How to Stop Time(88)
I no longer have my headache. I haven’t had it since Australia. And yet, I am still worried.
I can see Camille staring at me through the staff-room window. She is smiling and then she notices me and suddenly she looks cross, or scared; it’s hard to tell. I stand there and wait. I will speak to her. I will explain things. I will tell her who I was on the phone to. I will tell her about Hendrich. I will tell her about Marion. Maybe someday soon we can try another park bench. I don’t know. I can’t know.
But from now on, I am going to exist in the open. I am not going to let secrets hurt people any more.
Yes.
It is about time.
It is about time I lived.
So I inhale the east London air, which feels purer than usual, and I walk, among the teenagers, into the rather uninspiring 1960s school building with a strange and long-forgotten feeling.
I feel at the beginning of something.
I feel ready to care and be hurt and take a risk on living.
And within two minutes I see her.
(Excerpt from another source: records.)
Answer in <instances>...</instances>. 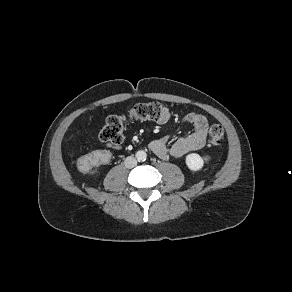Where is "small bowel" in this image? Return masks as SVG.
<instances>
[{
    "label": "small bowel",
    "instance_id": "small-bowel-1",
    "mask_svg": "<svg viewBox=\"0 0 292 292\" xmlns=\"http://www.w3.org/2000/svg\"><path fill=\"white\" fill-rule=\"evenodd\" d=\"M170 119V111L163 108L159 124H165ZM191 126L192 132L177 139L172 144L169 137L154 139L149 143V148L160 158L168 159L171 157L180 158L186 154L196 151L204 146L207 138L208 122L205 116L198 113H188L182 120L180 127ZM109 148L119 150L121 144H108Z\"/></svg>",
    "mask_w": 292,
    "mask_h": 292
}]
</instances>
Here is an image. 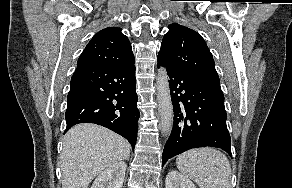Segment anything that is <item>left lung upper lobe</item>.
<instances>
[{"mask_svg": "<svg viewBox=\"0 0 292 188\" xmlns=\"http://www.w3.org/2000/svg\"><path fill=\"white\" fill-rule=\"evenodd\" d=\"M158 61L169 68L220 86L213 56L204 39L194 30L173 23L164 35Z\"/></svg>", "mask_w": 292, "mask_h": 188, "instance_id": "1", "label": "left lung upper lobe"}]
</instances>
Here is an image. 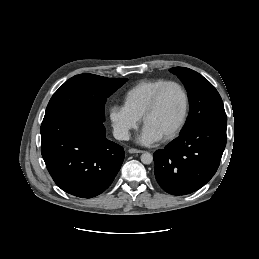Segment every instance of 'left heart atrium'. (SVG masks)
I'll return each instance as SVG.
<instances>
[{"mask_svg": "<svg viewBox=\"0 0 259 259\" xmlns=\"http://www.w3.org/2000/svg\"><path fill=\"white\" fill-rule=\"evenodd\" d=\"M160 140V137L150 131L148 128L144 127L140 137L139 142L142 144H152Z\"/></svg>", "mask_w": 259, "mask_h": 259, "instance_id": "left-heart-atrium-1", "label": "left heart atrium"}]
</instances>
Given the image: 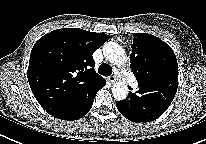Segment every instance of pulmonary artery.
<instances>
[{"label":"pulmonary artery","instance_id":"pulmonary-artery-1","mask_svg":"<svg viewBox=\"0 0 206 144\" xmlns=\"http://www.w3.org/2000/svg\"><path fill=\"white\" fill-rule=\"evenodd\" d=\"M129 82L131 83V85L136 88L137 87V83L135 82V80L132 77H129Z\"/></svg>","mask_w":206,"mask_h":144}]
</instances>
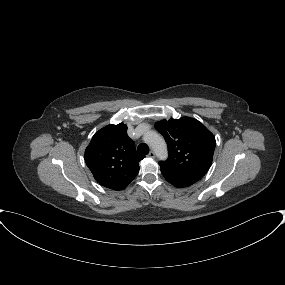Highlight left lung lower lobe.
Here are the masks:
<instances>
[{
    "instance_id": "left-lung-lower-lobe-1",
    "label": "left lung lower lobe",
    "mask_w": 285,
    "mask_h": 285,
    "mask_svg": "<svg viewBox=\"0 0 285 285\" xmlns=\"http://www.w3.org/2000/svg\"><path fill=\"white\" fill-rule=\"evenodd\" d=\"M162 175L164 178L173 186L177 188H184L191 186L192 184L199 181L203 175H182L170 172L163 168H160Z\"/></svg>"
}]
</instances>
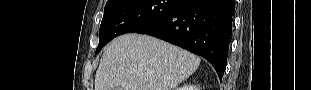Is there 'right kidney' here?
<instances>
[{
	"label": "right kidney",
	"instance_id": "1",
	"mask_svg": "<svg viewBox=\"0 0 311 90\" xmlns=\"http://www.w3.org/2000/svg\"><path fill=\"white\" fill-rule=\"evenodd\" d=\"M177 90H200V88L194 85H186L182 86L181 88H178Z\"/></svg>",
	"mask_w": 311,
	"mask_h": 90
}]
</instances>
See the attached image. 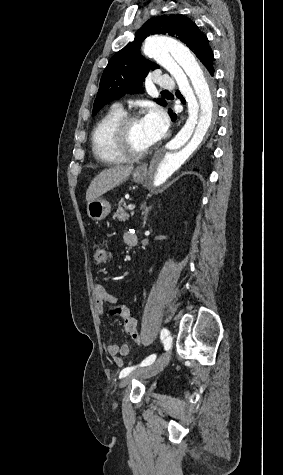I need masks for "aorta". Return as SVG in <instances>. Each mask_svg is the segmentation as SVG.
Wrapping results in <instances>:
<instances>
[{
	"mask_svg": "<svg viewBox=\"0 0 283 475\" xmlns=\"http://www.w3.org/2000/svg\"><path fill=\"white\" fill-rule=\"evenodd\" d=\"M143 52L176 80L188 103V118L180 131L153 156L145 187L159 190L197 153L216 117L214 85L190 50L166 36L145 40Z\"/></svg>",
	"mask_w": 283,
	"mask_h": 475,
	"instance_id": "1",
	"label": "aorta"
}]
</instances>
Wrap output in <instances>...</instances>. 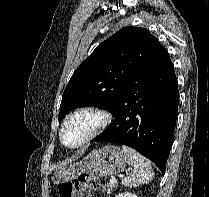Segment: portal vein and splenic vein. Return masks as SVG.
<instances>
[{"label": "portal vein and splenic vein", "mask_w": 209, "mask_h": 197, "mask_svg": "<svg viewBox=\"0 0 209 197\" xmlns=\"http://www.w3.org/2000/svg\"><path fill=\"white\" fill-rule=\"evenodd\" d=\"M116 182H117L116 178L110 179V183L114 184V183H116Z\"/></svg>", "instance_id": "obj_1"}]
</instances>
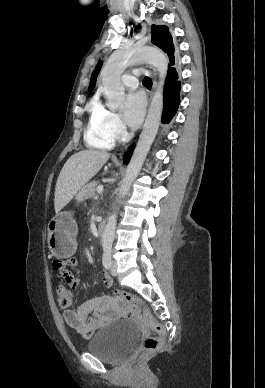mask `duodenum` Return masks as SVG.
Listing matches in <instances>:
<instances>
[{"mask_svg": "<svg viewBox=\"0 0 265 388\" xmlns=\"http://www.w3.org/2000/svg\"><path fill=\"white\" fill-rule=\"evenodd\" d=\"M106 226H107V221L106 220H102L100 223H99V226H98V233L99 235H103L105 230H106Z\"/></svg>", "mask_w": 265, "mask_h": 388, "instance_id": "1", "label": "duodenum"}]
</instances>
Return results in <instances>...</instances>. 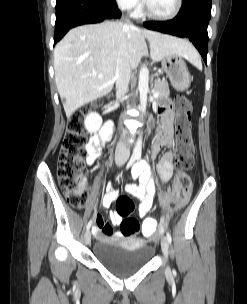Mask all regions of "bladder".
Listing matches in <instances>:
<instances>
[{
	"label": "bladder",
	"mask_w": 247,
	"mask_h": 304,
	"mask_svg": "<svg viewBox=\"0 0 247 304\" xmlns=\"http://www.w3.org/2000/svg\"><path fill=\"white\" fill-rule=\"evenodd\" d=\"M154 254V247L133 239H106L94 247L95 259L107 270L120 275L144 268Z\"/></svg>",
	"instance_id": "obj_1"
}]
</instances>
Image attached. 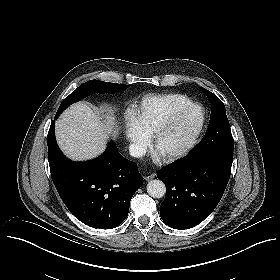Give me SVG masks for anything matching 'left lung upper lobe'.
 Returning a JSON list of instances; mask_svg holds the SVG:
<instances>
[{
  "instance_id": "1",
  "label": "left lung upper lobe",
  "mask_w": 280,
  "mask_h": 280,
  "mask_svg": "<svg viewBox=\"0 0 280 280\" xmlns=\"http://www.w3.org/2000/svg\"><path fill=\"white\" fill-rule=\"evenodd\" d=\"M211 105L209 126L201 142L192 150L190 157L224 155L233 158L234 140L226 116L225 106L213 93L202 88Z\"/></svg>"
}]
</instances>
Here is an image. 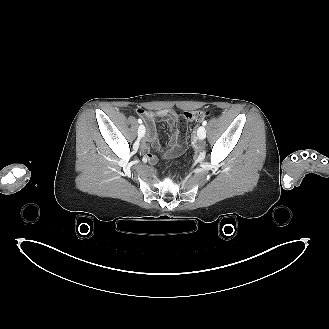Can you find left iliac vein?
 I'll use <instances>...</instances> for the list:
<instances>
[{
  "instance_id": "left-iliac-vein-1",
  "label": "left iliac vein",
  "mask_w": 329,
  "mask_h": 329,
  "mask_svg": "<svg viewBox=\"0 0 329 329\" xmlns=\"http://www.w3.org/2000/svg\"><path fill=\"white\" fill-rule=\"evenodd\" d=\"M197 137L199 140H204L206 138V129L204 126H200L197 130Z\"/></svg>"
}]
</instances>
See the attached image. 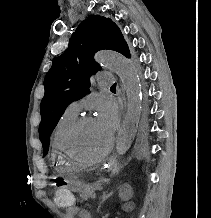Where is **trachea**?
Instances as JSON below:
<instances>
[{
  "instance_id": "obj_1",
  "label": "trachea",
  "mask_w": 211,
  "mask_h": 218,
  "mask_svg": "<svg viewBox=\"0 0 211 218\" xmlns=\"http://www.w3.org/2000/svg\"><path fill=\"white\" fill-rule=\"evenodd\" d=\"M111 88H116V83H114Z\"/></svg>"
}]
</instances>
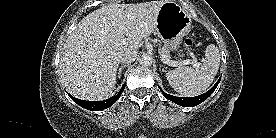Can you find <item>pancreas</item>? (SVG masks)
<instances>
[{"label": "pancreas", "instance_id": "cf45deb5", "mask_svg": "<svg viewBox=\"0 0 276 138\" xmlns=\"http://www.w3.org/2000/svg\"><path fill=\"white\" fill-rule=\"evenodd\" d=\"M159 53L170 60V53L167 47L159 48Z\"/></svg>", "mask_w": 276, "mask_h": 138}]
</instances>
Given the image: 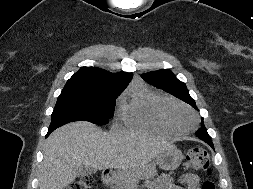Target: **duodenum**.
<instances>
[{
	"label": "duodenum",
	"mask_w": 253,
	"mask_h": 189,
	"mask_svg": "<svg viewBox=\"0 0 253 189\" xmlns=\"http://www.w3.org/2000/svg\"><path fill=\"white\" fill-rule=\"evenodd\" d=\"M114 180V171L111 169H105L102 173V182L106 186H110Z\"/></svg>",
	"instance_id": "1"
}]
</instances>
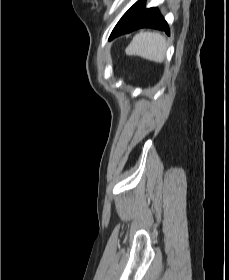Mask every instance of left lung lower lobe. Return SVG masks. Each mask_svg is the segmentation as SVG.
<instances>
[{"instance_id":"left-lung-lower-lobe-1","label":"left lung lower lobe","mask_w":229,"mask_h":280,"mask_svg":"<svg viewBox=\"0 0 229 280\" xmlns=\"http://www.w3.org/2000/svg\"><path fill=\"white\" fill-rule=\"evenodd\" d=\"M164 30L169 35L167 22L157 8H145V0H138L120 19L112 31L109 40L139 28Z\"/></svg>"}]
</instances>
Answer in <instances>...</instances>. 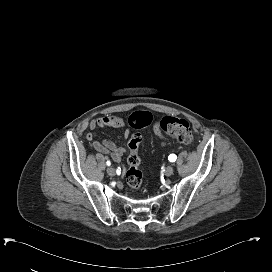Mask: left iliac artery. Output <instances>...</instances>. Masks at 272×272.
I'll return each mask as SVG.
<instances>
[{
	"label": "left iliac artery",
	"instance_id": "1",
	"mask_svg": "<svg viewBox=\"0 0 272 272\" xmlns=\"http://www.w3.org/2000/svg\"><path fill=\"white\" fill-rule=\"evenodd\" d=\"M176 159H177V156H176L175 154H170V155L168 156V160H169L170 162H175Z\"/></svg>",
	"mask_w": 272,
	"mask_h": 272
}]
</instances>
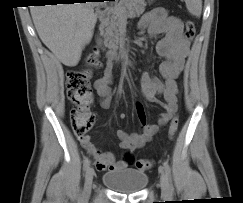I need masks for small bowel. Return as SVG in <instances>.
I'll list each match as a JSON object with an SVG mask.
<instances>
[{
	"label": "small bowel",
	"mask_w": 243,
	"mask_h": 203,
	"mask_svg": "<svg viewBox=\"0 0 243 203\" xmlns=\"http://www.w3.org/2000/svg\"><path fill=\"white\" fill-rule=\"evenodd\" d=\"M138 29L146 31L151 37L162 35L156 43L155 51L163 59L159 71L162 80L144 72L141 76L142 93L146 101L159 104L163 108L157 124L150 123L142 102L135 104L137 118L140 122V132L129 133L123 129L117 131L120 147L123 150L135 151L144 146L157 133L159 128L168 123L177 111V79L182 73L185 60L189 54V43L183 37L181 21L167 14L162 8H154L145 13ZM113 75V62L109 61L102 75L95 82V89L101 98L100 105L109 108L111 104L110 84ZM161 95L163 101L158 99ZM126 115L121 114L120 119ZM83 148L95 159L98 170H115L124 168L126 161H117L112 152H103L96 148L89 138H79Z\"/></svg>",
	"instance_id": "1"
}]
</instances>
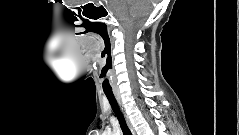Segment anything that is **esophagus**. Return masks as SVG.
<instances>
[{
    "instance_id": "34e87169",
    "label": "esophagus",
    "mask_w": 239,
    "mask_h": 135,
    "mask_svg": "<svg viewBox=\"0 0 239 135\" xmlns=\"http://www.w3.org/2000/svg\"><path fill=\"white\" fill-rule=\"evenodd\" d=\"M115 97H116V100L118 102V105L120 107V110L122 111L124 117H125V120H126V123L128 125V127L130 128L131 132L134 134V131H133V128H132V125L130 123V120L128 118V115L126 114V111H125V108H124V105L122 103V100H121V97L119 94H115Z\"/></svg>"
}]
</instances>
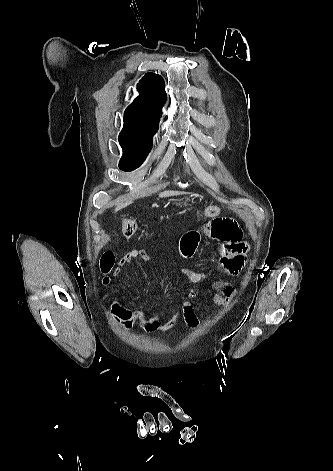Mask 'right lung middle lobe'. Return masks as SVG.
I'll return each instance as SVG.
<instances>
[{"instance_id":"right-lung-middle-lobe-1","label":"right lung middle lobe","mask_w":333,"mask_h":471,"mask_svg":"<svg viewBox=\"0 0 333 471\" xmlns=\"http://www.w3.org/2000/svg\"><path fill=\"white\" fill-rule=\"evenodd\" d=\"M155 133L146 130H122L119 142L124 153L119 163L120 169L132 171L142 164L152 147V137Z\"/></svg>"}]
</instances>
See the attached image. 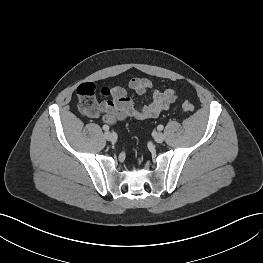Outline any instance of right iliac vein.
I'll return each instance as SVG.
<instances>
[{"instance_id":"63e3f726","label":"right iliac vein","mask_w":263,"mask_h":263,"mask_svg":"<svg viewBox=\"0 0 263 263\" xmlns=\"http://www.w3.org/2000/svg\"><path fill=\"white\" fill-rule=\"evenodd\" d=\"M104 137L108 141H113L114 140V135L111 132H108V131L104 133Z\"/></svg>"}]
</instances>
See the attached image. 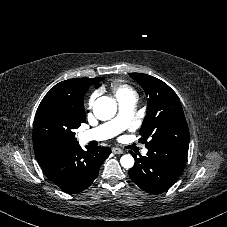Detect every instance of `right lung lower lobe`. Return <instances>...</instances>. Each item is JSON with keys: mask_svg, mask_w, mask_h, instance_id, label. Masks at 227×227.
<instances>
[{"mask_svg": "<svg viewBox=\"0 0 227 227\" xmlns=\"http://www.w3.org/2000/svg\"><path fill=\"white\" fill-rule=\"evenodd\" d=\"M110 153L111 149L106 147H91L84 151L77 144L38 163L50 181L62 191L75 194L93 183L101 164Z\"/></svg>", "mask_w": 227, "mask_h": 227, "instance_id": "98d812e1", "label": "right lung lower lobe"}]
</instances>
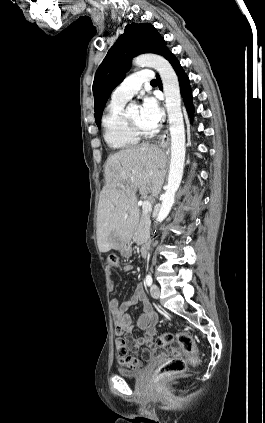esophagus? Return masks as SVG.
Wrapping results in <instances>:
<instances>
[{
    "mask_svg": "<svg viewBox=\"0 0 265 423\" xmlns=\"http://www.w3.org/2000/svg\"><path fill=\"white\" fill-rule=\"evenodd\" d=\"M158 143L161 144V146H166L169 143V133L168 130H166L158 139Z\"/></svg>",
    "mask_w": 265,
    "mask_h": 423,
    "instance_id": "esophagus-1",
    "label": "esophagus"
}]
</instances>
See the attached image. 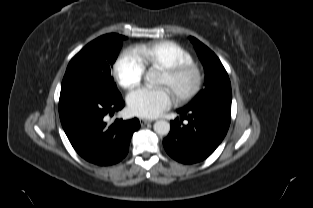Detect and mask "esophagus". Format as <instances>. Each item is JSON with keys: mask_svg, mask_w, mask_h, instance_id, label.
I'll return each mask as SVG.
<instances>
[{"mask_svg": "<svg viewBox=\"0 0 313 208\" xmlns=\"http://www.w3.org/2000/svg\"><path fill=\"white\" fill-rule=\"evenodd\" d=\"M152 122V120H148V119H140V124H141V126H144V125H146V124H148V123H151Z\"/></svg>", "mask_w": 313, "mask_h": 208, "instance_id": "obj_1", "label": "esophagus"}]
</instances>
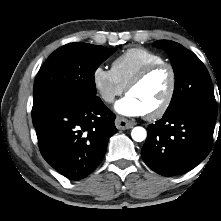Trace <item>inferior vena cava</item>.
Returning a JSON list of instances; mask_svg holds the SVG:
<instances>
[{
    "label": "inferior vena cava",
    "instance_id": "1",
    "mask_svg": "<svg viewBox=\"0 0 221 221\" xmlns=\"http://www.w3.org/2000/svg\"><path fill=\"white\" fill-rule=\"evenodd\" d=\"M105 100H106L107 102H113V101H114V96H113V95H110V96L106 97Z\"/></svg>",
    "mask_w": 221,
    "mask_h": 221
}]
</instances>
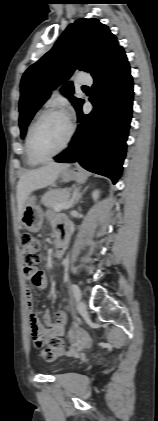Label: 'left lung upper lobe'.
<instances>
[{
	"instance_id": "left-lung-upper-lobe-1",
	"label": "left lung upper lobe",
	"mask_w": 158,
	"mask_h": 421,
	"mask_svg": "<svg viewBox=\"0 0 158 421\" xmlns=\"http://www.w3.org/2000/svg\"><path fill=\"white\" fill-rule=\"evenodd\" d=\"M118 47L115 35L98 19H78L70 24L53 48L30 66L22 77L19 102L21 137L24 138L30 120L51 91L68 80L75 69L94 75L111 59ZM61 91L68 95L78 111L84 101L72 96V83H66Z\"/></svg>"
}]
</instances>
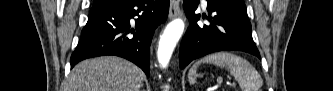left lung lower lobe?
I'll list each match as a JSON object with an SVG mask.
<instances>
[{
	"label": "left lung lower lobe",
	"instance_id": "0a47b994",
	"mask_svg": "<svg viewBox=\"0 0 333 91\" xmlns=\"http://www.w3.org/2000/svg\"><path fill=\"white\" fill-rule=\"evenodd\" d=\"M209 25H198L194 14L199 0H184L189 27L182 39L179 62L184 68L191 61L217 51H243L260 58L252 39L251 24L244 0H207ZM202 18H205L202 16Z\"/></svg>",
	"mask_w": 333,
	"mask_h": 91
}]
</instances>
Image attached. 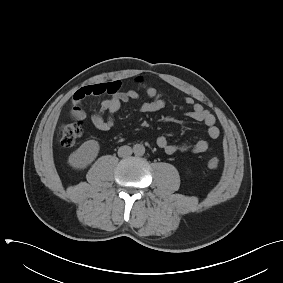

Camille.
‘Hello,’ she says. Business-like, polite.
I can see now from her eyes she wants me to say something. And I was going to. In the moment after this one, I am going to try to do what has always been so hard.
I am going to try to explain myself. And a peculiar feeling happens when I am right in front of her. It is a sense of total understanding, as though inside this one moment I can see every other one. Not just the moments before but those lying ahead. The whole universe in a grain of sand. This is what Agnes had been talking about in Paris almost a century ago. And Mary Peters. I had finally had this experience of total understanding of time. What is and what was and what will be. It is just a single second, but inside it I feel as though, just staring into Camille’s eyes, I can see for ever.
La Forêt de Pons, France, the future
Two years from that moment in the school corridor.
France.
The forest near Pons that still remains. The one I once knew.
Abraham is old now. He had a kidney stone removed last month, but still isn’t exactly in great shape. Today, though, he seems happy sniffing a thousand new scents.
‘I’m still scared,’ I say, as we walk Abraham among the beech trees.
‘Of?’ Camille asks.
‘Time.’
‘Why are you the one scared of time? You’re going to live for ever.’
‘Exactly. And one day you won’t be with me.’
She stops. ‘It’s strange.’
‘What’s strange?’
‘How much time you spend worrying about the future.’
‘Why? It always happens. That’s the thing with the future.’
‘Yes, it always happens. But it’s not always terrible. Look. Look right now. At us. Here. This is the future.’
She grabs my wrist and places my hand on her stomach. ‘There. Can you feel her?’
I feel it – the strange movement – as you kick. You. Marion’s little sister. ‘I feel her.’
‘Exactly.’
‘And one day she might look older than me.’
She stops, right then. Points through the trees. There is a deer. It turns and looks at us, holding our gaze for a moment, before darting away. Abraham tugs on the lead half-heartedly.
‘I don’t know what will happen,’ Camille says, staring at the space where the creature had been. ‘I don’t know if I will make it through the afternoon without having a seizure. Who knows anything?’
‘Yes. Who knows?’
I keep staring between the trees at the air that had been inhabited by the deer and realise it is true. The deer isn’t there, but I know it had been there and so the space is different than it would otherwise have been. The memory made it different.
‘“You are no longer insulated; but I suppose you must touch life in order to spring from it.”’
‘What’s that? A quote?’ I ask.
‘Fitzgerald.’
We carry on walking. ‘I met him, you know.’
‘Yes, I know.’
‘I knew Shakespeare too. And met Dr Johnson. And once saw Josephine Baker dance.’
‘Name dropper.’
‘It’s true.’
‘Speaking of names,’ she says slowly, as if considering her words as carefully as her steps on this uneven path. ‘I’ve been thinking. I don’t know what you would say. Now we know it’s going to be a girl I think we should call her Sophie. After my grandmother. Sophie Rose.’
‘Rose?’
She holds my hand. Then, just so she is clear: ‘I have always loved the name. The flower, but also the sense of having risen . . . Like you now, now you’re free to be who you are. And yes, I know it’s weird for someone to name their baby after, you know . . . But it’s quite hard to be jealous of someone from four centuries ago. And, besides, I like her. She helped you become you. I think it would be nice. To have that thread through things.’
‘Well, we’ll see.’
We kiss. Just standing there, in the forest. I love her so much. I could not love her more. And the terror of not allowing myself to love her has beaten that fear of losing her. Omai is right. You have to choose to live.
‘Everything is going to be all right. Or, if not, everything is going to be, so let’s not worry.’